Medical School Admissions Myths and Realities

There are many myths that surround medical school admission. 

Myth Reality
I need to major in biology or some other science. You must complete the pre-med coursework requirements to prepare for the MCAT. However, you can major in anything. If you enjoy another subject area, you will likely enjoy school more and earn a higher overall GPA.
If I am in an undergraduate major in UB’s Jacobs School of Medicine and Biomedical Sciences I am accepted as a med student. UB’s Jacobs School of Medicine and Biomedical Sciences offers undergraduate majors leading to Bachelor’s Degrees in Biochemistry, Pharmacology & Toxicology, Biomedical Sciences, Neuroscience, Biotechnology, Medical Technology, and Nuclear Medicine Technology. Acceptance into one of these majors or graduation with these degrees does not guarantee admission into the professional program.
If I do really well as a freshman, it will impress medical schools. Medical schools pay more attention to the trends of your grades. Your freshman grades are not a great indicator of your medical school performance. Your grades will become increasingly important until you apply to medical school. It is best to do well in all your classes, but your overall science GPA is more important.
Freshman year doesn’t count. All your college grades will be considered by admissions committees when you apply for admission to medical schools.
I must take every pre-med prerequisite before I apply. Medical school applications contain a provision for classes you will take before enrolling, but after applying. There is no penalty for doing this, especially if you fill the gaps with other challenging classes that make you a more interesting applicant.
If I don’t finish college in four years I will appear weak. Students with life experience often work better with patients. Taking extra time in or after college (i.e., for a dual major or study abroad) may strengthen your application.
If I drop any of the classes I attempt, I will not be accepted. If you routinely drop classes to get through school, medical school will be difficult for you. However, dropping one or two classes may be practical. An “R” grade is better than an “F.” Every student has one or two difficult semesters, especially at first.
The most important part of my application is my GPA. Academic preparation is the most important piece of your application. However, your application will also consist of letters of recommendation, a personal essay, an activi- ties list, an MCAT score, and an interview. To get into medical school, you should have volunteer/research experience. All of these aspects deserve equal attention.
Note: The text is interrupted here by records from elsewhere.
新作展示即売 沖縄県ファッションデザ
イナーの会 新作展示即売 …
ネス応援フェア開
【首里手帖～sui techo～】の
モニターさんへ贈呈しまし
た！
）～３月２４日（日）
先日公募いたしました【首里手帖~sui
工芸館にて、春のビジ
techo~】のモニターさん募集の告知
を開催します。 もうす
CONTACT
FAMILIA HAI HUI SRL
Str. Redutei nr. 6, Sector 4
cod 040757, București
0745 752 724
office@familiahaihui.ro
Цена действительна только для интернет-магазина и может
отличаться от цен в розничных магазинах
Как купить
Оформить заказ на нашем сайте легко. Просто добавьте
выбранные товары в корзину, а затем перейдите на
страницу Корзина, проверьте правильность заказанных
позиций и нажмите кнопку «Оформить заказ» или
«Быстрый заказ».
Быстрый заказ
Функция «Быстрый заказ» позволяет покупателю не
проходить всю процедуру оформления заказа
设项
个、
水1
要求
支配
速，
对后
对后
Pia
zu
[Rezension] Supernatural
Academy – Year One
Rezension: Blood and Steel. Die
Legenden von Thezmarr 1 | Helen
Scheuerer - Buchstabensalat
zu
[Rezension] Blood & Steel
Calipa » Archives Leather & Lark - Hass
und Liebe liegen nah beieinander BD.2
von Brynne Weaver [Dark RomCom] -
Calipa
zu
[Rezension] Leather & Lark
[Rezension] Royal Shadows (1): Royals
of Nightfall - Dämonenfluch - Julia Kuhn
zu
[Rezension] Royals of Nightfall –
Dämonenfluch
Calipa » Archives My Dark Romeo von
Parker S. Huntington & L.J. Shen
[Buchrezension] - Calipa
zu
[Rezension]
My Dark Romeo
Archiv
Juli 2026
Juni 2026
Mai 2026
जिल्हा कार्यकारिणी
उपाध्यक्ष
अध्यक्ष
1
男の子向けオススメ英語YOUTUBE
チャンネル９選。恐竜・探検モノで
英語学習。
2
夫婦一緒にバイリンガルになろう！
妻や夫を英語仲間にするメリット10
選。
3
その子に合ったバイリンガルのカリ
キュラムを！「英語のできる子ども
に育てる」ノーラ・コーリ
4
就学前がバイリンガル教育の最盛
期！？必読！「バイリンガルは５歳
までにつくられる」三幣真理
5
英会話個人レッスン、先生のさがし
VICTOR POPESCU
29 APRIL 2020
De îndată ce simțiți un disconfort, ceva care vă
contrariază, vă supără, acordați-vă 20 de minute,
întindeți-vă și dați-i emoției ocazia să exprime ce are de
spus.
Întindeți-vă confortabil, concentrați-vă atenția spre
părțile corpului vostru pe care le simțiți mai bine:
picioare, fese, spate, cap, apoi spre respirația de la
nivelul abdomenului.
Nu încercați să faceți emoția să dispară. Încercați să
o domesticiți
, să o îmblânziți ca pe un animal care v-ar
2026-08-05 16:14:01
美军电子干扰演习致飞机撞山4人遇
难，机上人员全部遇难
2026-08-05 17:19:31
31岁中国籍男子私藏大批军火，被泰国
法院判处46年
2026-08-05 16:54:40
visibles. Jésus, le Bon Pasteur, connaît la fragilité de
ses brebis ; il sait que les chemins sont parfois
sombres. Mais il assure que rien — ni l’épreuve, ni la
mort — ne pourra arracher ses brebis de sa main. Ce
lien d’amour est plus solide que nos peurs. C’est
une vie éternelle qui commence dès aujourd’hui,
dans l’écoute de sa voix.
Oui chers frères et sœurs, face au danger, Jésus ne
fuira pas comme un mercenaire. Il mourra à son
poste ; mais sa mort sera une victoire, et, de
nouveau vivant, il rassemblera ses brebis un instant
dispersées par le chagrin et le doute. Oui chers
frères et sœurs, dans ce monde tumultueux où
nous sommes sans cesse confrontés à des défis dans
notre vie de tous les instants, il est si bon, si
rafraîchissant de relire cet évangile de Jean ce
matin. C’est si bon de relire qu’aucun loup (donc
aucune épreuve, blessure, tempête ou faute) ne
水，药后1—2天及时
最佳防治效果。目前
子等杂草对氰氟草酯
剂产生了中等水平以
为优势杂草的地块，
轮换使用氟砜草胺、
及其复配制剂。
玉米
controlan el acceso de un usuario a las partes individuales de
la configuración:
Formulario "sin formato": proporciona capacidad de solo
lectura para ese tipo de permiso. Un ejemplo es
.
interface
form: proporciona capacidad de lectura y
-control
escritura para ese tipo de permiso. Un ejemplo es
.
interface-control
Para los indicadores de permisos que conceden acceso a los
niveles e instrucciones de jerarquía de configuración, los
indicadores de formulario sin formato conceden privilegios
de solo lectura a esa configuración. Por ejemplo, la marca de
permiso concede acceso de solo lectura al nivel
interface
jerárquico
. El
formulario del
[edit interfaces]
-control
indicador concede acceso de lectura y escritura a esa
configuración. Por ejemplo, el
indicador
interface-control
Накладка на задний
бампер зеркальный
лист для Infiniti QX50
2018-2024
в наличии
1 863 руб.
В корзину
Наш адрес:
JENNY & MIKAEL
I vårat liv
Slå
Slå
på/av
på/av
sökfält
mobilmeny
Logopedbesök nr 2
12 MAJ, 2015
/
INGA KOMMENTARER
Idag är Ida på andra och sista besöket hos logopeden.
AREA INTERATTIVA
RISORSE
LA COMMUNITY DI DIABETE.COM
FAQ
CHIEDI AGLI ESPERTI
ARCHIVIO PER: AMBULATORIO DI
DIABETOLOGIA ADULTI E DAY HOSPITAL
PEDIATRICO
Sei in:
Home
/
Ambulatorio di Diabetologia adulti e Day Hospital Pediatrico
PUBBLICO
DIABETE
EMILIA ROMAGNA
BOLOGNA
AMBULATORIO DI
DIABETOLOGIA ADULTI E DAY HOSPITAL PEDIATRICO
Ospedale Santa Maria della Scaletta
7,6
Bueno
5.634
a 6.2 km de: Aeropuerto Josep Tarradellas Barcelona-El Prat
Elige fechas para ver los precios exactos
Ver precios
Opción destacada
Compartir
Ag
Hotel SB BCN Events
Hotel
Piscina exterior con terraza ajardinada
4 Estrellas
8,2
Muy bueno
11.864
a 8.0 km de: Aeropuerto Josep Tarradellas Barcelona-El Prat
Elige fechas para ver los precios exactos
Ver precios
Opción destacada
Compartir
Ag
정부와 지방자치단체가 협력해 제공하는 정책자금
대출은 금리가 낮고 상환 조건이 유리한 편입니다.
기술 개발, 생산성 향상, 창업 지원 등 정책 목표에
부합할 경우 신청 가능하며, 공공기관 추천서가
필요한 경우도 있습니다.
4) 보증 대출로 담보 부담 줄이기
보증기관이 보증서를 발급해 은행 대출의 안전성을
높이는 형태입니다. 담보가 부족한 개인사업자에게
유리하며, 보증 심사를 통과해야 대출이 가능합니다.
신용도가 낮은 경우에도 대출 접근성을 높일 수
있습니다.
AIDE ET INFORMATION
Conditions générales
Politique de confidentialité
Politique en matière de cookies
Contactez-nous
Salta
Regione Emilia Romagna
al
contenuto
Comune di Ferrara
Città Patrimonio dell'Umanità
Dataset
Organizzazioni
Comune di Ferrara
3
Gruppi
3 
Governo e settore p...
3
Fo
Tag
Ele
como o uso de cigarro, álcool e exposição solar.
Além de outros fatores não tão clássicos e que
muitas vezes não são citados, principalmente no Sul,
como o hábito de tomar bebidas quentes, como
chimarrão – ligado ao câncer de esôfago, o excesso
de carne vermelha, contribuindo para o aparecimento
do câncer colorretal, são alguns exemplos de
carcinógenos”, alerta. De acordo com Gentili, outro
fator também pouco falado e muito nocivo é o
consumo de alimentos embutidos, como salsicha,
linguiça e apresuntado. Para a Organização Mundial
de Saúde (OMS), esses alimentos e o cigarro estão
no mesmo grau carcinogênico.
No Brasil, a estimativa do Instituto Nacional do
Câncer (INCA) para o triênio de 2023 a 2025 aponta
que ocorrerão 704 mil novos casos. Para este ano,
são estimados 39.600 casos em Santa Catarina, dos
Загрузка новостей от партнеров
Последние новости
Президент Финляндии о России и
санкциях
A high MCAT score will get me into medical school. If you score within the general range for your target school, you have passed a threshold after which other factors will have a strong influence on your application. Research studies have demonstrated that there is no correlation between extremely high MCAT scores and being a good doctor. Aim to do well, but not to be perfect.
I don’t need to prepare for my MCATs if I’m doing well in my pre-med courses. Nearly 50% of all MCAT test takers sit for the MCAT a second time due to inadequate preparation the first time, and many of those people were doing fine in their science courses. Most students who do well on the MCAT spend between 200 to 300 hours preparing for the exam.
The MCAT tests science. I don’t need to worry about verbal. Good reading skills are very important for the MCAT, even the science sections. Medical school admissions officers actually weigh the Verbal Reasoning section the heaviest. They view it as a measure of a student’s ability to learn and communicate.
I can take all my pre-requisite courses at a community college. Completing prerequisite courses at the university level can help to assure the strongest application. Some community college courses in conjunction with the majority of courses taken at UB is fine. Students should meet with the prehealth advisor to discuss the types of courses they will complete at each type of institution.
Repeating a course I did poorly in won’t improve my chances of being accepted. US medical and dental schools will average grades for a repeated course in considera- tion of your science GPA. However, the second grade for a repeated course will be averaged into your UB GPA, which is also important for acceptance. Other profes- sional health programs (i.e., chiropractic, podiatry, optometry, etc.) should be consulted for repeat policies.
I can take only one science course at a time with a minimum number of credits to enhance my GPA. US medical schools carefully analyze transcripts and prefer to see an average of 15 credits hours per semester with challenging academic loads.
I can start volunteering or shadowing just prior to applying to medical school. You should begin volunteer work and shadowing experiences right away. Medical schools want to see an ongoing pattern of volunteer work in varied settings. You should spend as much time as possible getting involved in volunteer work without sacrificing your academic work.
My motivation to pursue a medical career is enough to get me accepted. Students need to possess a number of strengths to be a competitive applicant for medical school. These include strong, consistent grades in the sciences and overall, relevant volunteer experience, strong letters of recommendation, good interpersonal skills, and much more.
There are no other health professions I would enjoy. There are numerous health careers that offer patient interaction, independence, job security, and a sense of reward through helping others. There may be an alternative option to medical school that is better suited to your strengths and interests.
I can take my tough science courses during the summer to ease my load during the fall and spring semesters. Some medical schools specifically state that they prefer that science prerequisites are NOT completed in the summer. You must master the material covered in these courses to do well on the MCAT. Since summer courses go by so quickly, it may be difficult for you to learn the material and retain it for the future.